Plotting Shapefile Data Using Geopandas, Bokeh and Streamlit in Python.

I was recently introduced to geospatial data in python. It’s represented in .shp files, in the same way any other form of data is represented in say .csv files. However, each line in a .shp file corresponds to either a polygon, a line, or a point. A polygon can represents certain shapes, so in the given context of maps and geospatial data, a polygon could act as a country, or perhaps an ocean and so on. Lines are used to represent boundaries, roads, railway lines etc. Points are used to represent cities, landmarks, features of interest etc. This was very much new to me, so I found it fascinating to see how any sort of map can be broken down into polygons, lines, and points then played around with using code. I was also introduced to streamlit, which provides, say, an alternative to Jupyter Notebooks but with more interaction and in my opinion, better visual appeal. I think one distinct advantage Jupyter Notebook has is compartmentalisation, and how good code and markdown look next to each other, whereas streamlit seems to be more visually appealing. However, one big advantage streamlit has is the fact that it is operated by the command line, making it much more efficient for a person like me who’s very much comfortable with typing out commands and running stuff, rather than dragging my pointer around to click objects.

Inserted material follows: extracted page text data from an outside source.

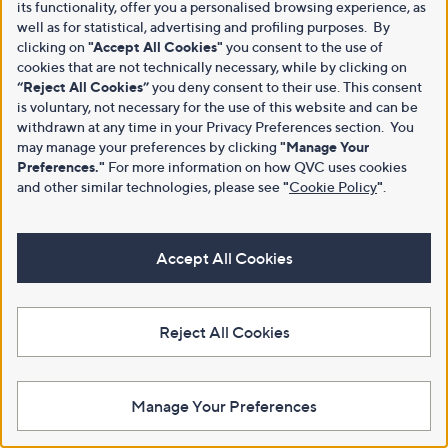
its functionality, offer you a personalised browsing experience, as
well as for statistical, advertising and profiling purposes. By
clicking on
"Accept All Cookies"
you consent to the use of
cookies that are not technically necessary, while by clicking on
“Reject All Cookies”
you deny consent to their use. This consent
is voluntary, not necessary for the use of this website and can be
withdrawn at any time in your Privacy Preferences section. You
may manage your preferences by clicking
"Manage Your
Preferences."
For more information on how QVC uses cookies
and other similar technologies, please see
"
Cookie Policy
"
.
Accept All Cookies
Reject All Cookies
Manage Your Preferences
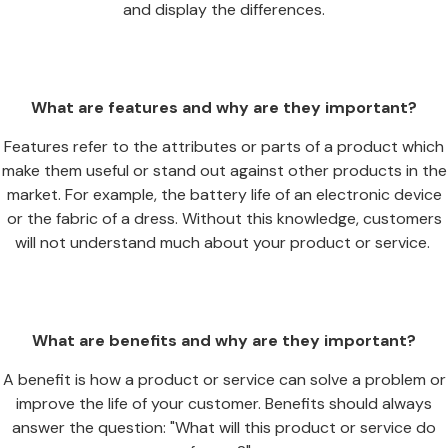
and display the differences.
What are features and why are they important?
Features refer to the attributes or parts of a product which
make them useful or stand out against other products in the
market. For example, the battery life of an electronic device
or the fabric of a dress. Without this knowledge, customers
will not understand much about your product or service.
What are benefits and why are they important?
A benefit is how a product or service can solve a problem or
improve the life of your customer. Benefits should always
answer the question: "What will this product or service do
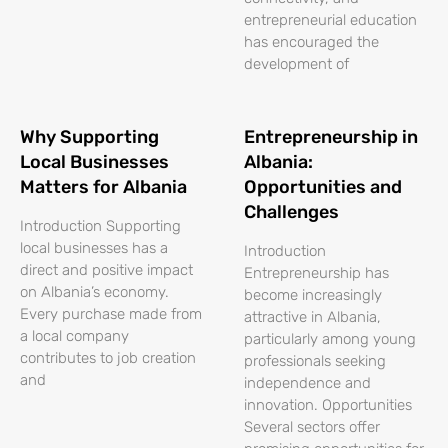
entrepreneurial education
has encouraged the
development of
Why Supporting
Entrepreneurship in
Local Businesses
Albania:
Matters for Albania
Opportunities and
Challenges
Introduction Supporting
local businesses has a
Introduction
direct and positive impact
Entrepreneurship has
on Albania’s economy.
become increasingly
Every purchase made from
attractive in Albania,
a local company
particularly among young
contributes to job creation
professionals seeking
and
independence and
innovation. Opportunities
Several sectors offer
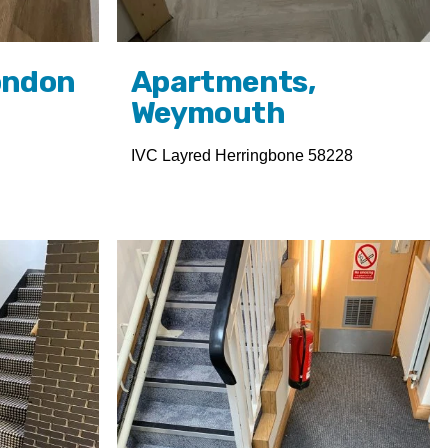
ondon
Apartments,
Weymouth
IVC Layred Herringbone 58228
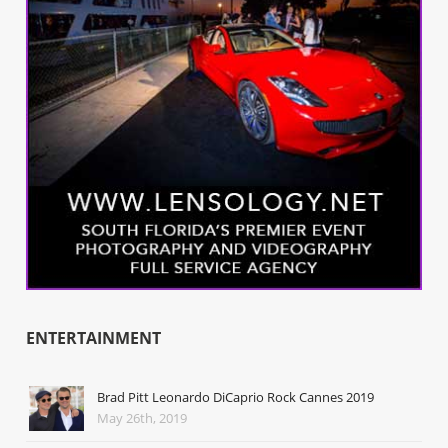
ENTERTAINMENT
Brad Pitt Leonardo DiCaprio Rock Cannes 2019
May 26th, 2019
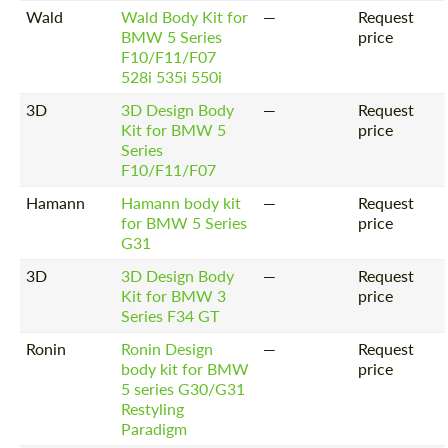
Wald
Wald Body Kit for
—
Request
BMW 5 Series
price
F10/F11/F07
528i 535i 550i
3D
3D Design Body
—
Request
Kit for BMW 5
price
Series
F10/F11/F07
Hamann
Hamann body kit
—
Request
for BMW 5 Series
price
G31
3D
3D Design Body
—
Request
Kit for BMW 3
price
Series F34 GT
Ronin
Ronin Design
—
Request
body kit for BMW
price
5 series G30/G31
Restyling
Paradigm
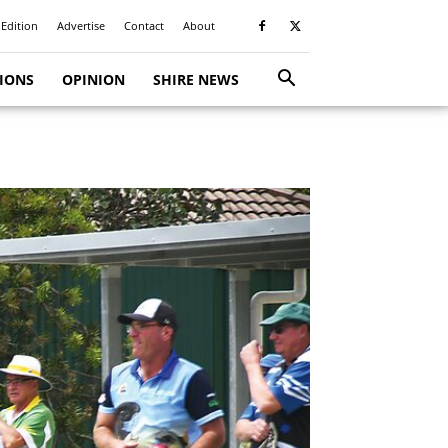
 Edition
Advertise
Contact
About
TIONS
OPINION
SHIRE NEWS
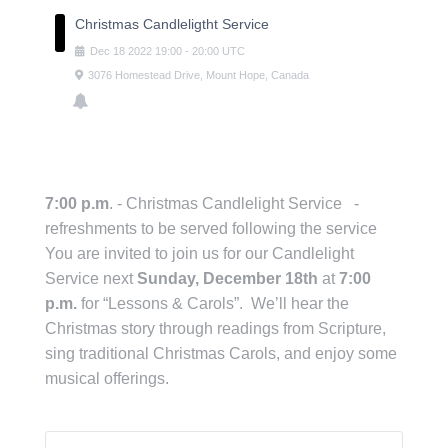
Christmas Candleligtht Service
Dec
18
2022
19:00
-
20:00
UTC
3076 Homestead Drive, Mount Hope, Canada
7:00 p.m
. - Christmas Candlelight Service -
refreshments to be served following the service
You are invited to join us for our Candlelight
Service next
Sunday, December 18th
at
7:00
p.m.
for “Lessons & Carols”. We’ll hear the
Christmas story through readings from Scripture,
sing traditional Christmas Carols, and enjoy some
musical offerings.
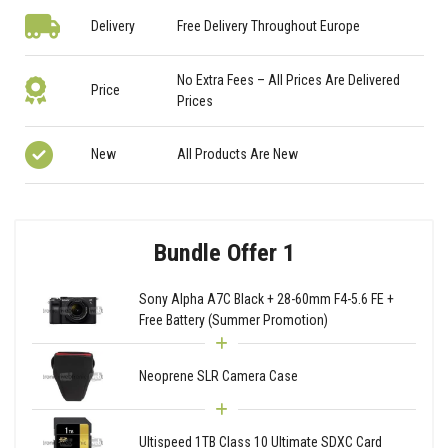
Delivery
Free Delivery Throughout Europe
No Extra Fees – All Prices Are Delivered
Price
Prices
New
All Products Are New
Bundle Offer 1
Sony Alpha A7C Black + 28-60mm F4-5.6 FE +
Free Battery (Summer Promotion)
Neoprene SLR Camera Case
Ultispeed 1TB Class 10 Ultimate SDXC Card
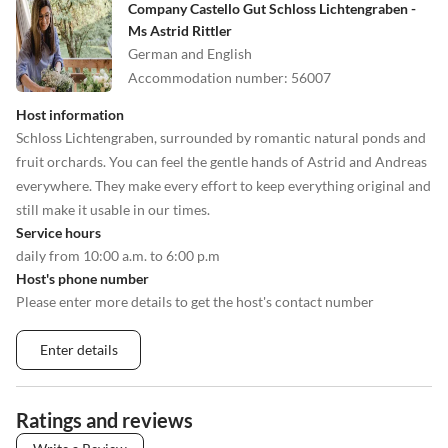
Company Castello Gut Schloss Lichtengraben -
Ms Astrid Rittler
German and English
Accommodation number
:
56007
Host information
Schloss Lichtengraben, surrounded by romantic natural ponds and
fruit orchards. You can feel the gentle hands of Astrid and Andreas
everywhere. They make every effort to keep everything original and
still make it usable in our times.
Service hours
daily from 10:00 a.m. to 6:00 p.m
Host's phone number
Please enter more details to get the host's contact number
Enter details
Ratings and reviews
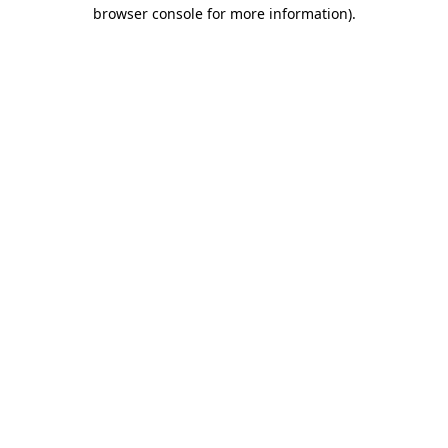
browser console for more information)
.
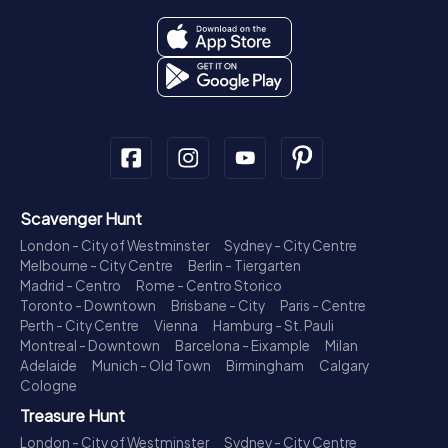
Scavenger Hunt
London - City of Westminster
Sydney - City Centre
Melbourne - City Centre
Berlin - Tiergarten
Madrid - Centro
Rome - Centro Storico
Toronto - Downtown
Brisbane - City
Paris - Centre
Perth - City Centre
Vienna
Hamburg - St. Pauli
Montreal - Downtown
Barcelona - Eixample
Milan
Adelaide
Munich - Old Town
Birmingham
Calgary
Cologne
Treasure Hunt
London - City of Westminster
Sydney - City Centre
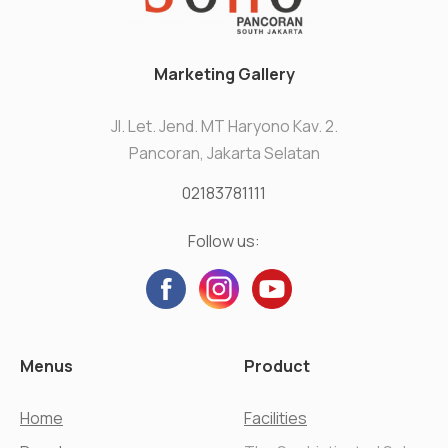
Marketing Gallery
Jl. Let. Jend. MT Haryono Kav. 2.
Pancoran, Jakarta Selatan
02183781111
Follow us:
Menus
Product
Home
Facilities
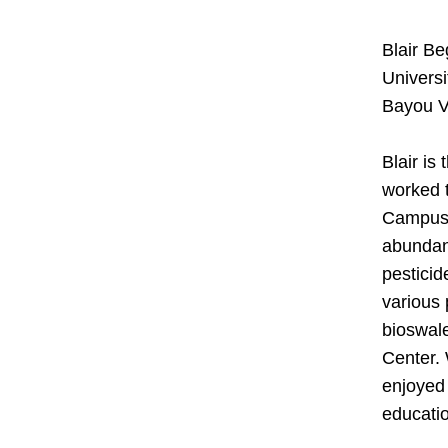
Blair Be
Universi
Bayou V
Blair is
worked t
Campus U
abundanc
pesticid
various 
bioswale
Center. 
enjoyed 
educatio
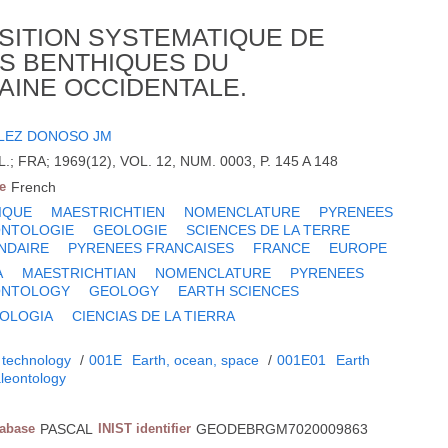
SITION SYSTEMATIQUE DE
S BENTHIQUES DU
AINE OCCIDENTALE.
LEZ DONOSO JM
FRA; 1969(12), VOL. 12, NUM. 0003, P. 145 A 148
e
French
IQUE
MAESTRICHTIEN
NOMENCLATURE
PYRENEES
ONTOLOGIE
GEOLOGIE
SCIENCES DE LA TERRE
NDAIRE
PYRENEES FRANCAISES
FRANCE
EUROPE
A
MAESTRICHTIAN
NOMENCLATURE
PYRENEES
ONTOLOGY
GEOLOGY
EARTH SCIENCES
OLOGIA
CIENCIAS DE LA TIERRA
 technology
/
001E
Earth, ocean, space
/
001E01
Earth
leontology
tabase
PASCAL
INIST identifier
GEODEBRGM7020009863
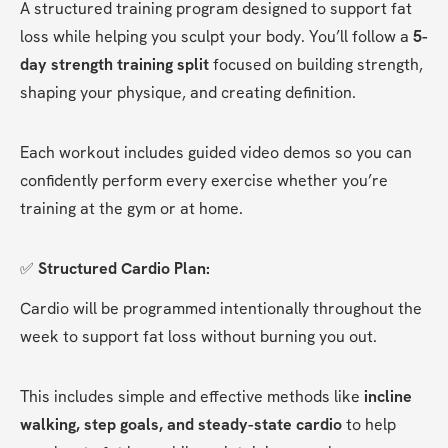
A structured training program designed to support fat 
loss while helping you sculpt your body. You’ll follow a 
5-
day strength training split
 focused on building strength, 
shaping your physique, and creating definition.
Each workout includes guided video demos so you can 
confidently perform every exercise whether you’re 
training at the gym or at home.
✅ 
Structured Cardio Plan:
Cardio will be programmed intentionally throughout the 
week to support fat loss without burning you out.
This includes simple and effective methods like 
incline 
walking, step goals, and steady-state cardio
 to help 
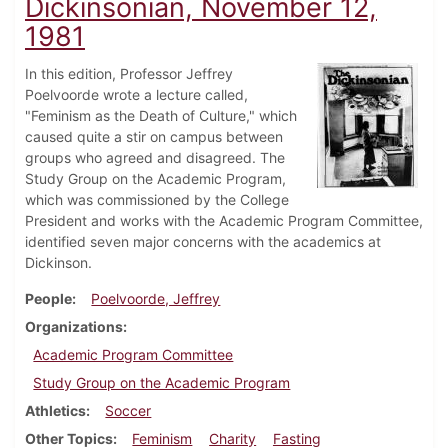
Dickinsonian, November 12,
1981
In this edition, Professor Jeffrey
Poelvoorde wrote a lecture called,
"Feminism as the Death of Culture," which
caused quite a stir on campus between
groups who agreed and disagreed. The
Study Group on the Academic Program,
which was commissioned by the College
President and works with the Academic Program Committee,
identified seven major concerns with the academics at
Dickinson.
People
Poelvoorde, Jeffrey
Organizations
Academic Program Committee
Study Group on the Academic Program
Athletics
Soccer
Other Topics
Feminism
Charity
Fasting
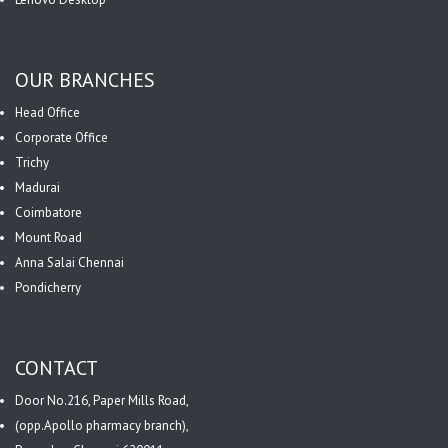
OUR BRANCHES
Head Office
Corporate Office
Trichy
Madurai
Coimbatore
Mount Road
Anna Salai Chennai
Pondicherry
CONTACT
Door No.216, Paper Mills Road,
(opp.Apollo pharmacy branch),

I used the geopandas library for dealing with shapefile data. It’s incredibly efficient and sort of extends native pandas commands to shapefile data, making everything much easier to work with. One thing I didn’t like was how streamlit didn’t have inbuilt functionality to view GeoDataFrames, so essentially that means I have to output geospatial data using the st.write() method, and that just results in some ugly, green-colored output, very much unlike the clean, tabular output you get when you use st.write() for displaying dataframes. It’s also a bit surprising how st.dataframe() doesn’t extend to a GeoDataFrame, but eh, it works for now.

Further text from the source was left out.